◆ Task description
Only the lines that include "爱游网单亲测" should be copied from the data below.

◆ Page-level text extractions
+===+

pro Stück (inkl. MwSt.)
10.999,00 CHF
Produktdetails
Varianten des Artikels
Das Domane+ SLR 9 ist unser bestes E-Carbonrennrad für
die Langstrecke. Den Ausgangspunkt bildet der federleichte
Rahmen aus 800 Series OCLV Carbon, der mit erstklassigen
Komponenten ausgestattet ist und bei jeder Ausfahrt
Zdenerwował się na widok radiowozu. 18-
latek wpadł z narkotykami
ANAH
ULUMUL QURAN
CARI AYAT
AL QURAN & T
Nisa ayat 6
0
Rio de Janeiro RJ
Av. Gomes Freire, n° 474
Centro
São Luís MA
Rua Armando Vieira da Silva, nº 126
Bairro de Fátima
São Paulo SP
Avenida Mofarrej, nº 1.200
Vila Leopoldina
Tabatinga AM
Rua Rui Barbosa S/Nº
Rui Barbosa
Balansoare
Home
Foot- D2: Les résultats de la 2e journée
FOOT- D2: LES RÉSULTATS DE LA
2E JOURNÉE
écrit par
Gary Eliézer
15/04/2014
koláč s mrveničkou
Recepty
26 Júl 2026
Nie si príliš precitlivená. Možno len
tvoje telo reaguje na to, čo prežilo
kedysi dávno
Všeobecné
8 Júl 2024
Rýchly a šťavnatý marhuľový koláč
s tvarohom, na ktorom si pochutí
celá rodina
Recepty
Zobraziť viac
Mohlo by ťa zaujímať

+===+

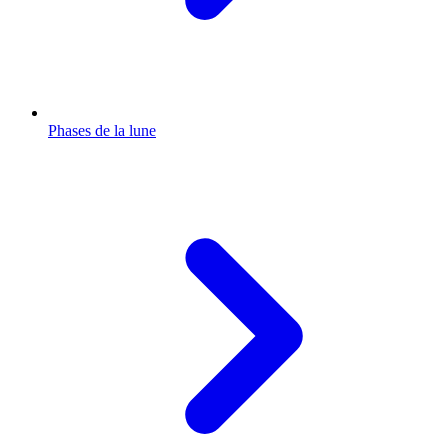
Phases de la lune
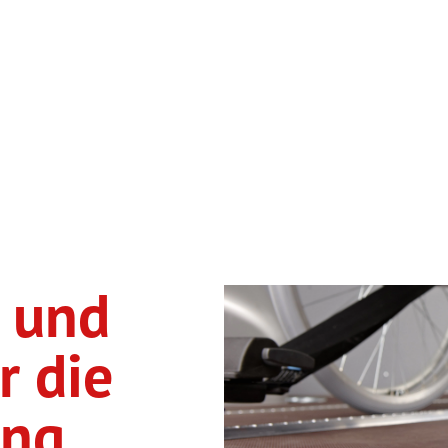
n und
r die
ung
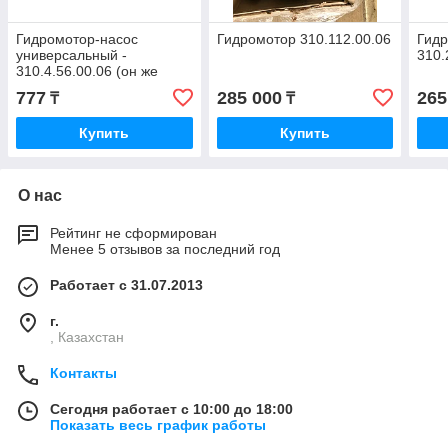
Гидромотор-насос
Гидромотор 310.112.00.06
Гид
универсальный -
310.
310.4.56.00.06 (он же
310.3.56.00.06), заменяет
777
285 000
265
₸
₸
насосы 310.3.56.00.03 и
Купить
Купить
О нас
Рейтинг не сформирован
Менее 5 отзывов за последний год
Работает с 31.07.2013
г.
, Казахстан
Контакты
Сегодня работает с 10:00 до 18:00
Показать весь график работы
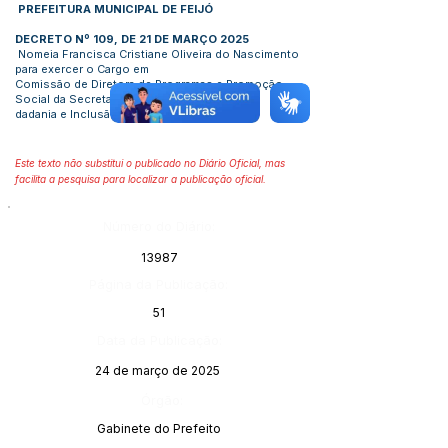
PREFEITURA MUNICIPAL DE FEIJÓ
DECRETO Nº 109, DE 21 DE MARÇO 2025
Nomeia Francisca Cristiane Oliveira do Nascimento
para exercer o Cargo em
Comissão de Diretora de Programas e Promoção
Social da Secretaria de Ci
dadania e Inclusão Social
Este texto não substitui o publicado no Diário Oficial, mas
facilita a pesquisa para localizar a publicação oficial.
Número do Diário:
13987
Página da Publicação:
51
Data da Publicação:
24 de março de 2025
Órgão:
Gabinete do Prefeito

+===+

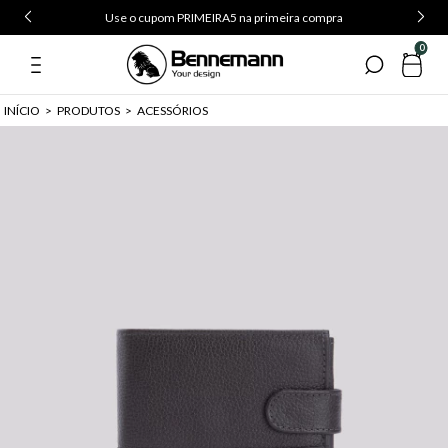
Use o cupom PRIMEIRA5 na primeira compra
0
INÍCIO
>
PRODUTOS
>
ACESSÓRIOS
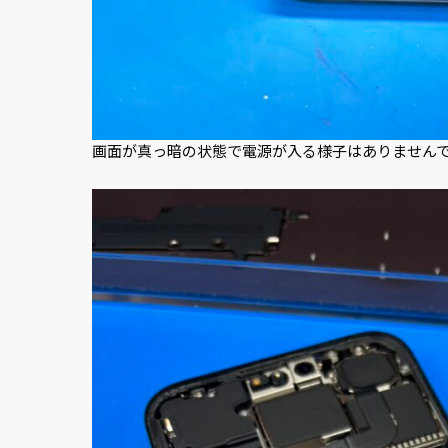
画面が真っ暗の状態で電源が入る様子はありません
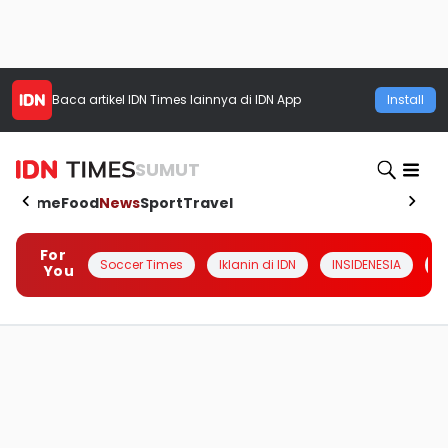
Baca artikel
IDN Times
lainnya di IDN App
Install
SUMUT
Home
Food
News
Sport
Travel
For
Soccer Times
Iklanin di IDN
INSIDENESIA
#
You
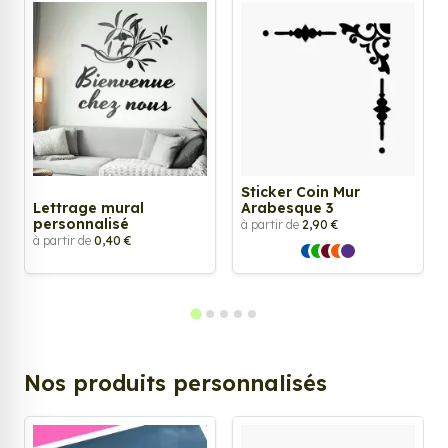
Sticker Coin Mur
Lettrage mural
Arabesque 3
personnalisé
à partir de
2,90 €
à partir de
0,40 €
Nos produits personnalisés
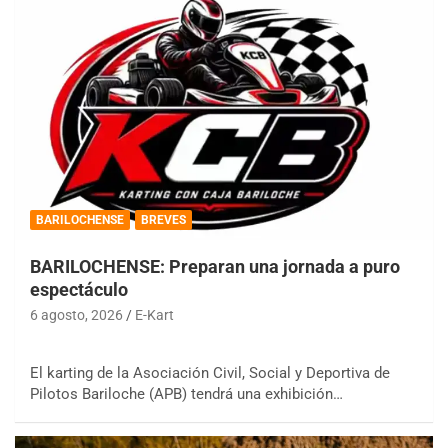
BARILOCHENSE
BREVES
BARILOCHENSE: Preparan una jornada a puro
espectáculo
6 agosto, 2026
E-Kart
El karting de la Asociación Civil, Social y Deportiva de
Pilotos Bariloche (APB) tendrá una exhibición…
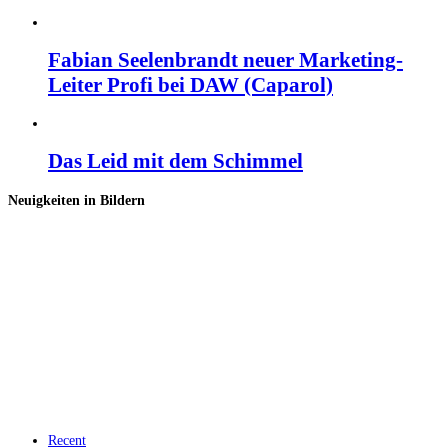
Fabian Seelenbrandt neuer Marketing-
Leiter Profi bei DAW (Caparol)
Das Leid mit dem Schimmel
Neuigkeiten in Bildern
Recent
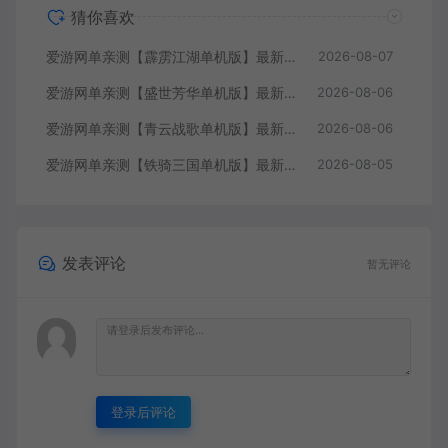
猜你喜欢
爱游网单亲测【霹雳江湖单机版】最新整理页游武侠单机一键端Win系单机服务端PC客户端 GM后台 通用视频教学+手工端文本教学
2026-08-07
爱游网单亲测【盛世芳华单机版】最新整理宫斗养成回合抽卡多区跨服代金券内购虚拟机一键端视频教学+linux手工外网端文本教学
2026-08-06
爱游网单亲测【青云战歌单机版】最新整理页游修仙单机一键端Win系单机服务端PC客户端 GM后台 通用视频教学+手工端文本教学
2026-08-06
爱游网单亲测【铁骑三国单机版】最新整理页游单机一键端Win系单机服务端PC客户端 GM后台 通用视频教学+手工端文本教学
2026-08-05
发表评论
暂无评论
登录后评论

+===+

◆ Reply to the task
爱游网单亲测【霹雳江湖单机版】最新整理页游武侠单机一键端Win系单机服务端PC客户端 GM后台 通用视频教学+手工端文本教学
爱游网单亲测【盛世芳华单机版】最新整理宫斗养成回合抽卡多区跨服代金券内购虚拟机一键端视频教学+linux手工外网端文本教学
爱游网单亲测【青云战歌单机版】最新整理页游修仙单机一键端Win系单机服务端PC客户端 GM后台 通用视频教学+手工端文本教学
爱游网单亲测【铁骑三国单机版】最新整理页游单机一键端Win系单机服务端PC客户端 GM后台 通用视频教学+手工端文本教学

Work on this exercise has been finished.